Friday, September 14, 2018

Tenacity Through Trying Times

This post may contain affiliate links, by which I may be financially compensated. See Disclosures

I hope you'll forgive the alliterative title, but I couldn't resist when I read the story of Walter Carr, the subject of today's inspiring story.

Walter Carr is college student based in Birmingham, Alabama, who recently went viral when a story came out about his tenacity in a trying time.

Walter had just gotten a brand new job when his car broke down the day before his first day of work. He had just been hired by Bellhops moving company and was supposed to report for his first day at the home of a client 20 miles away from him by 8 a.m. the next morning.
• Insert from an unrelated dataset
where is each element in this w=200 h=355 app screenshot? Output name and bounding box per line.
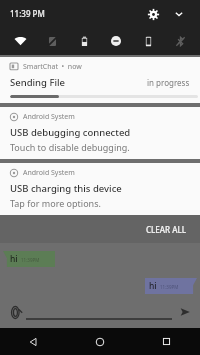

It must have been so stressful to get a brand new job and then find himself in that position!

He had called a friend of his to get a ride to work the next morning, and that friend initially agreed, so Walter put the phone down and took a nap, but when he woke up a few hours later, that friend had left him a voicemail saying he couldn't take him to work the next day, after all.

What a disappointment!

Walter then called around to everyone he knew. NO ONE, not even his girlfriend, could give him a ride to get him to his first day of work.

At this point, I want to know: what would you do?

Would you look at Google Maps and navigate a route to walk 20 miles to work, then calculate what time you'd have to leave home in order to make it to your job shortly before 8 a.m., because you wanted to get there early to make a good impression?

I'm not sure I have that in me, but I guess I'd find out if I'm ever in that situation. 

And that is why I have so much admiration for Walter's tenacity, which was the key to his triumphing over a seemingly insurmountable problem. 

After looking at his phone, Walter realized he'd have to get hopping if he would make it to work the next day. His phone said it would take him 7 hours to walk 20 miles, so he set off a little before midnight on Sunday night. By 2 a.m., he'd made it to the town of Hoover and took a break, then kept walking.

Can you imagine walking all night? My brain immediately goes to all the potential for danger, injury, exhaustion, dehydration ... but this guy just DID IT.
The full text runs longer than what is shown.